◆ **TASK DETAILS**:
Where the listing below has a line with "leistungsstarkes, vollgefedertes E-Mountainbike, das", write out exactly that line and every line after it, stopping after the line with "0% · MONTAŻ: RZESZÓW I PODKARPACIE".

◆ **RECORDS FOR THE TASK**:
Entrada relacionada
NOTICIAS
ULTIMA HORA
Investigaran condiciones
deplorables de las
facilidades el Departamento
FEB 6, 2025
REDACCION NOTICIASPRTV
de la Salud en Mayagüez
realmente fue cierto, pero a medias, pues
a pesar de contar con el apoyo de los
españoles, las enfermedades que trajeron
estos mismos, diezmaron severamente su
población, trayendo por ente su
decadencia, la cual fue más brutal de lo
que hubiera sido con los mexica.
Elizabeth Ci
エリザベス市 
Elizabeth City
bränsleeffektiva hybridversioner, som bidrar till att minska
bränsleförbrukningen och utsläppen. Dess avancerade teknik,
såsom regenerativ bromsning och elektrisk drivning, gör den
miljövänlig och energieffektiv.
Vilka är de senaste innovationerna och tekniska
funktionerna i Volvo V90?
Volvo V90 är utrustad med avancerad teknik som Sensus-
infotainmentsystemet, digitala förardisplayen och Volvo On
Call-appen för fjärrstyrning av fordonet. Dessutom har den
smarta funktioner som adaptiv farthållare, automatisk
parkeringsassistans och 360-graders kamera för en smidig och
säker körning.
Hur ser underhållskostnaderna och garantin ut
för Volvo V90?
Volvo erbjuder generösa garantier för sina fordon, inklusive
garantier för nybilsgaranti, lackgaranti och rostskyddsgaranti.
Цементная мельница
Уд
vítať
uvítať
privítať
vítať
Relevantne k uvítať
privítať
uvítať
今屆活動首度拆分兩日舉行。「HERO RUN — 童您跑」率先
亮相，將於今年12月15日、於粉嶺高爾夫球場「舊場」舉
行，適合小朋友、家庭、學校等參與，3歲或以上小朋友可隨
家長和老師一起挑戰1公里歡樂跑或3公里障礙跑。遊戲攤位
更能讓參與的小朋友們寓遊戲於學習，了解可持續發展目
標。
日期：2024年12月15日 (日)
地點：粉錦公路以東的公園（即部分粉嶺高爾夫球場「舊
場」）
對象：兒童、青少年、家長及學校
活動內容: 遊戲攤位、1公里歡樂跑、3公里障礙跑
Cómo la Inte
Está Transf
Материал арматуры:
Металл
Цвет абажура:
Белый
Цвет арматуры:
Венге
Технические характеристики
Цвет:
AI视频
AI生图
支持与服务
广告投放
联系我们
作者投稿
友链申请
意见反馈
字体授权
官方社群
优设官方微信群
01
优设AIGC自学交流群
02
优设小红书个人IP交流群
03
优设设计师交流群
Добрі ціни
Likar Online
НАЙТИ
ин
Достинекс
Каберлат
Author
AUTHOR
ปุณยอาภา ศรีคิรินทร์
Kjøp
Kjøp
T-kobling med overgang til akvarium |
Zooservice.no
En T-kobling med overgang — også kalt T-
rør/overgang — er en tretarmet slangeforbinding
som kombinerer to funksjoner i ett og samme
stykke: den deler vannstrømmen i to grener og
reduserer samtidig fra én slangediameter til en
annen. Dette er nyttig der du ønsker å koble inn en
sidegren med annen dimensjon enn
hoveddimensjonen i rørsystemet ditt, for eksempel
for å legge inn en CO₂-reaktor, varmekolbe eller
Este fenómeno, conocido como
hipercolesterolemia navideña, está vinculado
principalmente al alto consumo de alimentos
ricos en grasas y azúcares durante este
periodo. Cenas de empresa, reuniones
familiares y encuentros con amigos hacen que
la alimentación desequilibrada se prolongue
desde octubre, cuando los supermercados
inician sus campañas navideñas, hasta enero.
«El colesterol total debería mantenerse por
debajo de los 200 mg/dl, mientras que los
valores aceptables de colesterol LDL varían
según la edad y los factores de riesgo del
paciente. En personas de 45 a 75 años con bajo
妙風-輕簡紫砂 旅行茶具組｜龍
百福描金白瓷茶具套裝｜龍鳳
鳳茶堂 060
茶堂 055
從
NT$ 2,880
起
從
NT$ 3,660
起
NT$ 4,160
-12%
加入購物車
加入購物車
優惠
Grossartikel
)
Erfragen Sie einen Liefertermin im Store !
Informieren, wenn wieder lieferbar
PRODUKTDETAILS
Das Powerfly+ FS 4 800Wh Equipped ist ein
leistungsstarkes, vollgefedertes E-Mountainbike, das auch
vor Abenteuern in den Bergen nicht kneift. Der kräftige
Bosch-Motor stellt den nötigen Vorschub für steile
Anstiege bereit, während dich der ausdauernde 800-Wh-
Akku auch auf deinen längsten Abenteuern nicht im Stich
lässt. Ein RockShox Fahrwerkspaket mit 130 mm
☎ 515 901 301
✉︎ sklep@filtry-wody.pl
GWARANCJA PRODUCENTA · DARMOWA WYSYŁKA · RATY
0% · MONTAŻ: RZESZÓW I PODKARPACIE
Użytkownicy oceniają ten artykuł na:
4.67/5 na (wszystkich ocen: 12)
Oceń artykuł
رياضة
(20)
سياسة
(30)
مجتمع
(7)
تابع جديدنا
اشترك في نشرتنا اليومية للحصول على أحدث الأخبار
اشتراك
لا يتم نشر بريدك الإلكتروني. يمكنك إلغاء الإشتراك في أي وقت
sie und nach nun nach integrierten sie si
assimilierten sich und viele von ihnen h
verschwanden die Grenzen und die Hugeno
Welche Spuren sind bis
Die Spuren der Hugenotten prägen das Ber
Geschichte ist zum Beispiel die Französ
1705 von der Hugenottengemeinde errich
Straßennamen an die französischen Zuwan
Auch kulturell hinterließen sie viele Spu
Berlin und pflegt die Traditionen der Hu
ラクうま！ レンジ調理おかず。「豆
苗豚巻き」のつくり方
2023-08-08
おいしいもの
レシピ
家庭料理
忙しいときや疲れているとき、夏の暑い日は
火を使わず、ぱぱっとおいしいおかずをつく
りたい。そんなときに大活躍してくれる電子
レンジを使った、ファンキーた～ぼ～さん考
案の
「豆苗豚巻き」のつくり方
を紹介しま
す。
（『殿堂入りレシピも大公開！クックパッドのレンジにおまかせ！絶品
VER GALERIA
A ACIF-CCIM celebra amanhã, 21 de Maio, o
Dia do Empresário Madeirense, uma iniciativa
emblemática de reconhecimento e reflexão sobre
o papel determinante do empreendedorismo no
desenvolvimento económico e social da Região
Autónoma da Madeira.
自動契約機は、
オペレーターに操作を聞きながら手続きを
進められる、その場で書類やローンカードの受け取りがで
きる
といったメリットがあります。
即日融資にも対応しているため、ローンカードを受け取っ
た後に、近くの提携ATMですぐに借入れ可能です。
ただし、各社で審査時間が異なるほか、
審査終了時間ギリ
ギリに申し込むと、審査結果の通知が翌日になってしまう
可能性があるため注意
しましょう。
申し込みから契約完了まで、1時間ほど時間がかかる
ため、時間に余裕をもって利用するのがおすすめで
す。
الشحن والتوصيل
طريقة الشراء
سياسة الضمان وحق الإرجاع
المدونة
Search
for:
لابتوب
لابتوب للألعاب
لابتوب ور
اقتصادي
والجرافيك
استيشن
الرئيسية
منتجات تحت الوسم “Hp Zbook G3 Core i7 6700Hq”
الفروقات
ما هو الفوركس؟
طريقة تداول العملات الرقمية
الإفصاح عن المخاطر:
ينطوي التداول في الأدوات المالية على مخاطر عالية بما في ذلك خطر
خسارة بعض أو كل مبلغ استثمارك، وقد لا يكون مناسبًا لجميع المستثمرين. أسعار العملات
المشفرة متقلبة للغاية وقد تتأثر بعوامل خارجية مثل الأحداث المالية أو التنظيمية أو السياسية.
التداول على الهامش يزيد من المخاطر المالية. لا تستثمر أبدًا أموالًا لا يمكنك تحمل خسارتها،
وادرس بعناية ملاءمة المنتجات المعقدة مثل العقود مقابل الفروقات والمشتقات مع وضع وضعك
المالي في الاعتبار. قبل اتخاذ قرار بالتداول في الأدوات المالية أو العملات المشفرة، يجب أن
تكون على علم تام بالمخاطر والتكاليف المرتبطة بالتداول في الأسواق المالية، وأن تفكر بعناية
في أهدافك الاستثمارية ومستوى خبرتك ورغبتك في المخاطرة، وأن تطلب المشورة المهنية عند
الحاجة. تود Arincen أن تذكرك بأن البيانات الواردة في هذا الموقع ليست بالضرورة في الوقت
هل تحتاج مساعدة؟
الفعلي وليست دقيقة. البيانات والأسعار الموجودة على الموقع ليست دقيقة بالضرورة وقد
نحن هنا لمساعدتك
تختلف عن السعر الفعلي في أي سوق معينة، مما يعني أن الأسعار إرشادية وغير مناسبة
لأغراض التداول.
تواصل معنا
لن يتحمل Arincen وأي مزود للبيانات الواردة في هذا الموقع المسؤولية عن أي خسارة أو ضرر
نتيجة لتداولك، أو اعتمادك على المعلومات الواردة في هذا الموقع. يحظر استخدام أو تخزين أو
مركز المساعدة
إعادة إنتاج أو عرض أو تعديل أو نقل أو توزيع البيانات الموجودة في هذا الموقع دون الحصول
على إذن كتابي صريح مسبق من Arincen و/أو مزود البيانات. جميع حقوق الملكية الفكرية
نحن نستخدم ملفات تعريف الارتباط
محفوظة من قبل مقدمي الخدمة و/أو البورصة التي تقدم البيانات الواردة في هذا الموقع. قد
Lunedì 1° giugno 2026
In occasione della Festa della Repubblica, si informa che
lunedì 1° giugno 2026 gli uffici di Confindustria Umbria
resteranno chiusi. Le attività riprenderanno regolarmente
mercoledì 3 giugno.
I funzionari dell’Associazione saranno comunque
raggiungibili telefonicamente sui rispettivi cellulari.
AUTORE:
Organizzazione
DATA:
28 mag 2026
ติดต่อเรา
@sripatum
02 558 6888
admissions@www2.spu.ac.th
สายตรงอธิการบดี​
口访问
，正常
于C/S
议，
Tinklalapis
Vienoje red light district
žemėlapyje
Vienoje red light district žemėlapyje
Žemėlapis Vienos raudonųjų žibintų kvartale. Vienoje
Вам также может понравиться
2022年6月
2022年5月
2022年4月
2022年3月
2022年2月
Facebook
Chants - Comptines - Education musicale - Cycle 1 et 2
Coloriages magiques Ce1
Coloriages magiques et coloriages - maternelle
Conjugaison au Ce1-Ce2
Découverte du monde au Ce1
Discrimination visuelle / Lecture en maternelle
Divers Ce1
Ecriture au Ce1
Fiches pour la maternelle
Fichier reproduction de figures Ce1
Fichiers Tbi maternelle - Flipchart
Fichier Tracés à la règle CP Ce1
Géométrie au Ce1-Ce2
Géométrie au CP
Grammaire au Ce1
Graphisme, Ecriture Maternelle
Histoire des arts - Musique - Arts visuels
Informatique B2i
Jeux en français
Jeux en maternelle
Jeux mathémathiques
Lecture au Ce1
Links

◆ **SOLUTION**:
leistungsstarkes, vollgefedertes E-Mountainbike, das auch
vor Abenteuern in den Bergen nicht kneift. Der kräftige
Bosch-Motor stellt den nötigen Vorschub für steile
Anstiege bereit, während dich der ausdauernde 800-Wh-
Akku auch auf deinen längsten Abenteuern nicht im Stich
lässt. Ein RockShox Fahrwerkspaket mit 130 mm
☎ 515 901 301
✉︎ sklep@filtry-wody.pl
GWARANCJA PRODUCENTA · DARMOWA WYSYŁKA · RATY
0% · MONTAŻ: RZESZÓW I PODKARPACIE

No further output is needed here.